仕事が大変

俺の仕事が営業であることだけは知っているらしく時々、仕事から帰ると長男が「今日もたくさん売れた?」と聞いてくる。お父さんはそんな猟師とか行商みたいなその日ぐらしの不安定なお仕事の類でアメリカまでやってきたのではないのであるが、息子に「売れたか」「儲かったか」と聞かれる度に、俺は仕事で家族を養っているという当たり前の事実を思い出し、ともすれば惰性になりがちな働くことの意義を今一度見つめなおす。

会社員は、サラリーマンの仕事は特に単調でつまならないものである。ぼくらがそう決め付けているのかもしれないですね。会社員、サラリーマンと一言でくくられている人々、ともするとそれ以外の仕事、例えば農業や自営業やフリーランス、スポーツ選手や芸能人、作家やアーティストのような仕事と比べたときに変化に富まず楽しさややりがいみたいなものとは無縁のような扱いを受けてしまうのも、世の中の大半が会社員、サラリーマンであるゆえだろうか。結局サラリーマンがつまらないと決め付けているのはサラリーマンで僅かに存在するそれ以外に対する過剰な憧れによるものではないか。サラリーマンとそれ以外の両方を知ったものでしか、両方を知ったとしても誰も正解を出せる話ではない。

サラリーマンという括りの大雑把さを我々が看過し続けているのもどうかと思うが、しかし日々変化に富まない単調な毎日というのは、その実大局的に見たサラリーマンの規則的な生活サイクルのことであってその中身というのはご存知のとおり日々小さなドラマに満ちており、例えば島耕作のようなエリートサラリーマンが主役の華々しい世界、大それた物語でなくても、我々の日々の業務の中には予想だにしないトラブルと、そしてそれを解決していく小さなストーリーが日々転がっている。

大した額でもビッグプロジェクトでもなんでもないほんの数万円の注文書の手配ミスで生じた絶対無理な納期を守るため色んな部門の精鋭に声をかけ、時には上司を欺き、客に嘘をつき、起案だなんだと急き立てられながら上司同士の合意に基づくウルトラCの技を使って何とか間に合わせるような、街で見かけるその辺の冴えないリーマンにも彼らの背後には大なり小なり日々ドラマがある。冒険があり、感動があり、教訓がある。

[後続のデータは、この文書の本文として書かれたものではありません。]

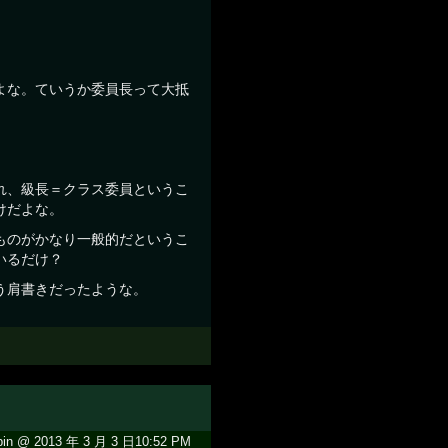
よな。ていうか委員長って大抵
れ、級長＝クラス委員というこ
けだよな。
ものがかなり一般的だというこ
いるだけ？
う肩書きだったような。
in @ 2013 年 3 月 3 日10:52 PM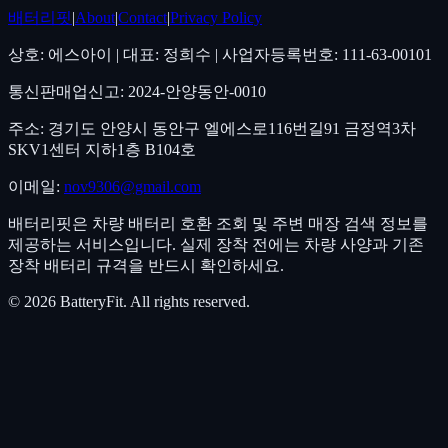
배터리핏
|
About
|
Contact
|
Privacy Policy
상호: 에스아이 | 대표: 정희수 | 사업자등록번호: 111-63-00101
통신판매업신고: 2024-안양동안-0010
주소: 경기도 안양시 동안구 엘에스로116번길91 금정역3차
SKV1센터 지하1층 B104호
이메일:
nov9306@gmail.com
배터리핏은 차량 배터리 호환 조회 및 주변 매장 검색 정보를
제공하는 서비스입니다. 실제 장착 전에는 차량 사양과 기존
장착 배터리 규격을 반드시 확인하세요.
©
2026
BatteryFit. All rights reserved.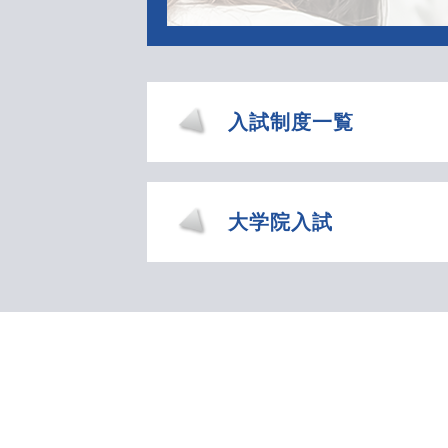
入試制度一覧
大学院入試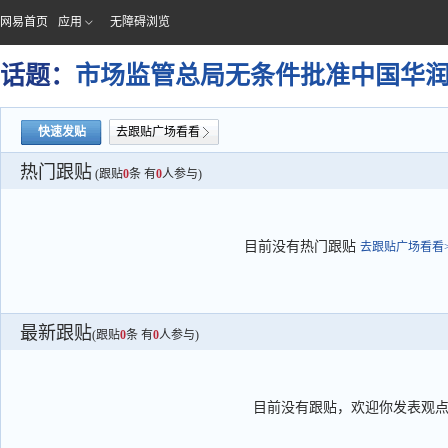
网易首页
应用
无障碍浏览
话题：
市场监管总局无条件批准中国华
快速发贴
去跟贴广场看看
热门跟贴
(跟贴
0
条 有
0
人参与)
目前没有热门跟贴
去跟贴广场看看>
最新跟贴
(跟贴
0
条 有
0
人参与)
目前没有跟贴，欢迎你发表观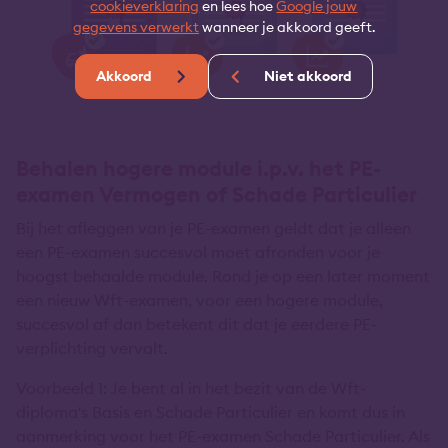
cookieverklaring
en lees hoe
Google jouw
gegevens verwerkt
wanneer je akkoord geeft.
Akkoord
Niet akkoord
Behalen hogere module i.p.v. het PE-
examen Vermogen of Schade Particulier
Bij het afleggen van je PE-examen geldt dat je alleen
een PE-examen succesvol moet afronden voor je
hoogst behaalde module. Rond je op een later moment
een nieuw Wft-examen, voor een hogere module,
succesvol af dan betekent dit dat je eerdere PE-
verplichting vervalt.
Voorbeeld 1: Je bent al in het bezit van de Wft-
diploma's Basis en Schade Particulier en komt dus in
aanmerking voor het PE-examen Schade Particulier. Als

俺がこちらで出会った日本からの駐在員。会社を代表し、日本を代表して祖国を離れアメリカで孤独に戦うその辺にどこでもいそうなオッサンばかり。英語も出来ないのに派遣され、片言の英語で欧米人相手に熱心にプレゼンをし商談を成功させるそんなオッサンの姿には妙な感動を覚える。我々が普段街で見かけるとてもインターナショナルには見えない普通のリーマンのオッサン。そんな人にも海外で戦うまでのドラマがある。

俺もみんなと一緒で本当はサラリーマンではない何かになりたかったけれども、なりたかったものが今より楽しかったものかは今となってはもはや分からないし、ただそう思うしかないのかもしれないしとにかく今は働く理由があるので日常に僅かなドラマを見出しながら日々やるだけである。